図表1 組織学習の循環プロセスを再掲載する。

図表1 組織学習の循環プロセス
(世界標準の経営理論 p225 図表1を掲載)

この章で説明する理論は、図表1 組織学習の循環プロセスのサブプロセス②の「知の獲得」である。知が創造されるプロセスを説明している。

形式知

形式知とは「言語化・記号化された知」:書物、文書、プログラミング言語など

暗黙知

暗黙知とは「言語・文章・記号などで表現することが難しい、主観的、身体的な経験知」である。暗黙知は2つに分類することができる。

  • 特定の経験の反復によって「個人の身体に体化されたもの」:体が覚えているもの
  • 「個人そのものに体化される認知スキル」:信念、直感、ひらめき

SECIモデル(野中郁次郎 組織の知の創造に関する動態的理論 1994年)

膨大な暗黙知をもった個人と個人がぶつかり合い、組織の中で知がどのように創造されていくかを説明している。人は形式知と暗黙知を持っているので、最少で2人からなる相互作用は、「2×2」の4つのパターンに分けて説明することができる。

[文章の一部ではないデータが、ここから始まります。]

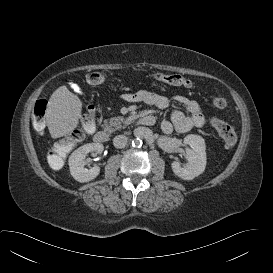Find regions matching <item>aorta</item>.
Here are the masks:
<instances>
[{"label": "aorta", "mask_w": 273, "mask_h": 273, "mask_svg": "<svg viewBox=\"0 0 273 273\" xmlns=\"http://www.w3.org/2000/svg\"><path fill=\"white\" fill-rule=\"evenodd\" d=\"M132 146L133 147H140L142 146V140L140 138H136L132 141Z\"/></svg>", "instance_id": "1"}]
</instances>
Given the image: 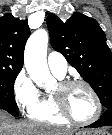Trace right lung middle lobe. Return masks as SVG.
<instances>
[{
    "label": "right lung middle lobe",
    "mask_w": 112,
    "mask_h": 135,
    "mask_svg": "<svg viewBox=\"0 0 112 135\" xmlns=\"http://www.w3.org/2000/svg\"><path fill=\"white\" fill-rule=\"evenodd\" d=\"M20 70H0V108L19 113L14 98V82Z\"/></svg>",
    "instance_id": "obj_1"
}]
</instances>
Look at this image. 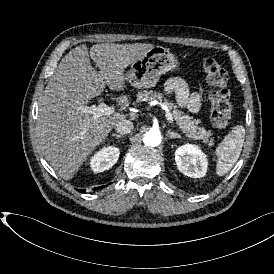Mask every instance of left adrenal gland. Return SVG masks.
<instances>
[{
    "mask_svg": "<svg viewBox=\"0 0 274 274\" xmlns=\"http://www.w3.org/2000/svg\"><path fill=\"white\" fill-rule=\"evenodd\" d=\"M167 137H169L170 139L181 138V136L178 133L172 132L171 130H168Z\"/></svg>",
    "mask_w": 274,
    "mask_h": 274,
    "instance_id": "a2214340",
    "label": "left adrenal gland"
}]
</instances>
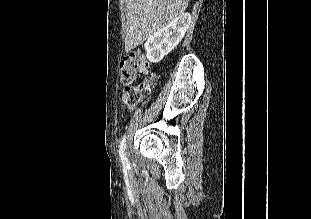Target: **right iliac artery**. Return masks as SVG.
<instances>
[{
	"label": "right iliac artery",
	"mask_w": 311,
	"mask_h": 219,
	"mask_svg": "<svg viewBox=\"0 0 311 219\" xmlns=\"http://www.w3.org/2000/svg\"><path fill=\"white\" fill-rule=\"evenodd\" d=\"M125 149H126V135L123 136L120 146H119V155L122 161V164L124 167H128L129 163L125 154Z\"/></svg>",
	"instance_id": "obj_1"
}]
</instances>
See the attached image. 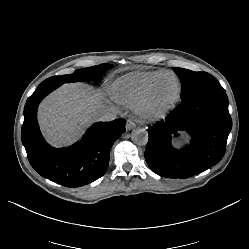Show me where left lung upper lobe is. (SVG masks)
<instances>
[{"label":"left lung upper lobe","instance_id":"obj_1","mask_svg":"<svg viewBox=\"0 0 249 249\" xmlns=\"http://www.w3.org/2000/svg\"><path fill=\"white\" fill-rule=\"evenodd\" d=\"M174 72L182 80V100L205 91L222 89L218 80L209 73L194 72L183 68H174Z\"/></svg>","mask_w":249,"mask_h":249}]
</instances>
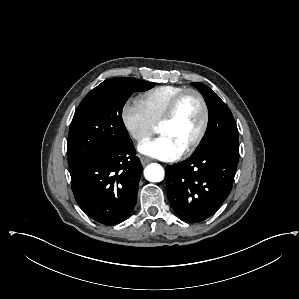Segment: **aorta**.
Returning a JSON list of instances; mask_svg holds the SVG:
<instances>
[{
	"label": "aorta",
	"mask_w": 299,
	"mask_h": 299,
	"mask_svg": "<svg viewBox=\"0 0 299 299\" xmlns=\"http://www.w3.org/2000/svg\"><path fill=\"white\" fill-rule=\"evenodd\" d=\"M164 175L163 167L157 163L147 165L144 170V176L150 182H160L163 180Z\"/></svg>",
	"instance_id": "aorta-1"
}]
</instances>
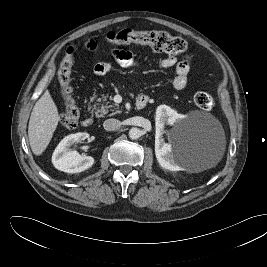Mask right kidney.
Returning a JSON list of instances; mask_svg holds the SVG:
<instances>
[{
	"label": "right kidney",
	"mask_w": 267,
	"mask_h": 267,
	"mask_svg": "<svg viewBox=\"0 0 267 267\" xmlns=\"http://www.w3.org/2000/svg\"><path fill=\"white\" fill-rule=\"evenodd\" d=\"M89 137L88 133H75L66 136L58 144L52 155L54 167L66 173H79L94 164L91 156H81L77 151L70 150L75 143L82 142Z\"/></svg>",
	"instance_id": "right-kidney-1"
}]
</instances>
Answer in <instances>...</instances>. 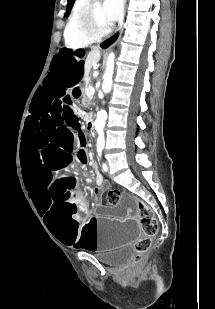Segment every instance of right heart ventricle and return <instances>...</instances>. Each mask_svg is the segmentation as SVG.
Here are the masks:
<instances>
[{"label": "right heart ventricle", "instance_id": "obj_1", "mask_svg": "<svg viewBox=\"0 0 215 309\" xmlns=\"http://www.w3.org/2000/svg\"><path fill=\"white\" fill-rule=\"evenodd\" d=\"M76 10H73L67 20V23L64 24V42L65 46L70 48H83L85 44L81 42H87L88 37L85 31H81V19H73ZM77 30V31H71Z\"/></svg>", "mask_w": 215, "mask_h": 309}]
</instances>
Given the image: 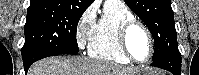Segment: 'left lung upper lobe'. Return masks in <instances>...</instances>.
I'll list each match as a JSON object with an SVG mask.
<instances>
[{"label": "left lung upper lobe", "instance_id": "1", "mask_svg": "<svg viewBox=\"0 0 199 75\" xmlns=\"http://www.w3.org/2000/svg\"><path fill=\"white\" fill-rule=\"evenodd\" d=\"M124 1L144 21L153 36L155 49L152 62L179 51L171 0Z\"/></svg>", "mask_w": 199, "mask_h": 75}]
</instances>
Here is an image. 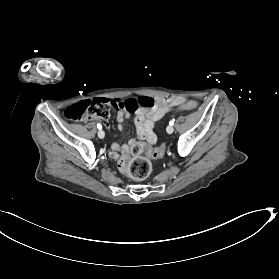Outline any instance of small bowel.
<instances>
[{
	"label": "small bowel",
	"mask_w": 279,
	"mask_h": 279,
	"mask_svg": "<svg viewBox=\"0 0 279 279\" xmlns=\"http://www.w3.org/2000/svg\"><path fill=\"white\" fill-rule=\"evenodd\" d=\"M183 100L179 98H172L167 96H159L156 98V104L152 109L144 110L140 109L136 111L135 114V125L137 130V137L139 140H144L148 142L149 144H154L156 142V135L153 132L154 124L156 121L161 119L172 106L180 105L182 104ZM130 117V113L125 111H119L117 114V121L118 124V130L123 129L122 123L124 120L128 119ZM105 127L107 129L110 128V124L105 121ZM135 143L134 140L130 141L129 144ZM111 153L110 157L113 159H117L118 154L120 152L126 151L128 149V146L125 144H118V143H112L111 145Z\"/></svg>",
	"instance_id": "obj_1"
}]
</instances>
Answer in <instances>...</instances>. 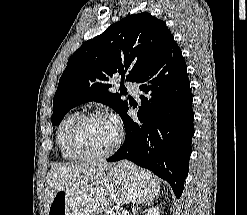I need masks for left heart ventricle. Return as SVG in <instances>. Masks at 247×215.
I'll use <instances>...</instances> for the list:
<instances>
[{
  "label": "left heart ventricle",
  "instance_id": "b2bd125f",
  "mask_svg": "<svg viewBox=\"0 0 247 215\" xmlns=\"http://www.w3.org/2000/svg\"><path fill=\"white\" fill-rule=\"evenodd\" d=\"M117 130L108 119H92L83 124L79 139L82 148L89 153H102L114 143Z\"/></svg>",
  "mask_w": 247,
  "mask_h": 215
}]
</instances>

下の図表2はその4つのパターンとその相互作用を説明する図である。

図表2 知の創造の動的プロセス
(世界標準の経営理論 入山章栄著 p275 図表2をもとに作成)

①共同化:暗黙知→暗黙知

個人が他者との直接対面による共感や環境との相互作用を通じて暗黙知を獲得する。(共同体験、共感、徹底的な対話)

②表出化:暗黙知→形式知

個人間の暗黙知を対話・思索・メタファーなどを通して、概念や図像、仮説などをつくり、集団の形式知に変換する。(比喩、類似推論、アブダクション(仮説化)、デザイン思考)

③連結化:形式知→形式知

集団レベルの形式知を組合せて、物語や理論に体系化する。(ナラティブ(物語る))

④内面化:形式知→暗黙知

組織レベルの形式知を実践し、成果として新たな価値を生み出すとともに、新たな暗黙知として個人・集団・組織レベルのノウハウとして「体得」する。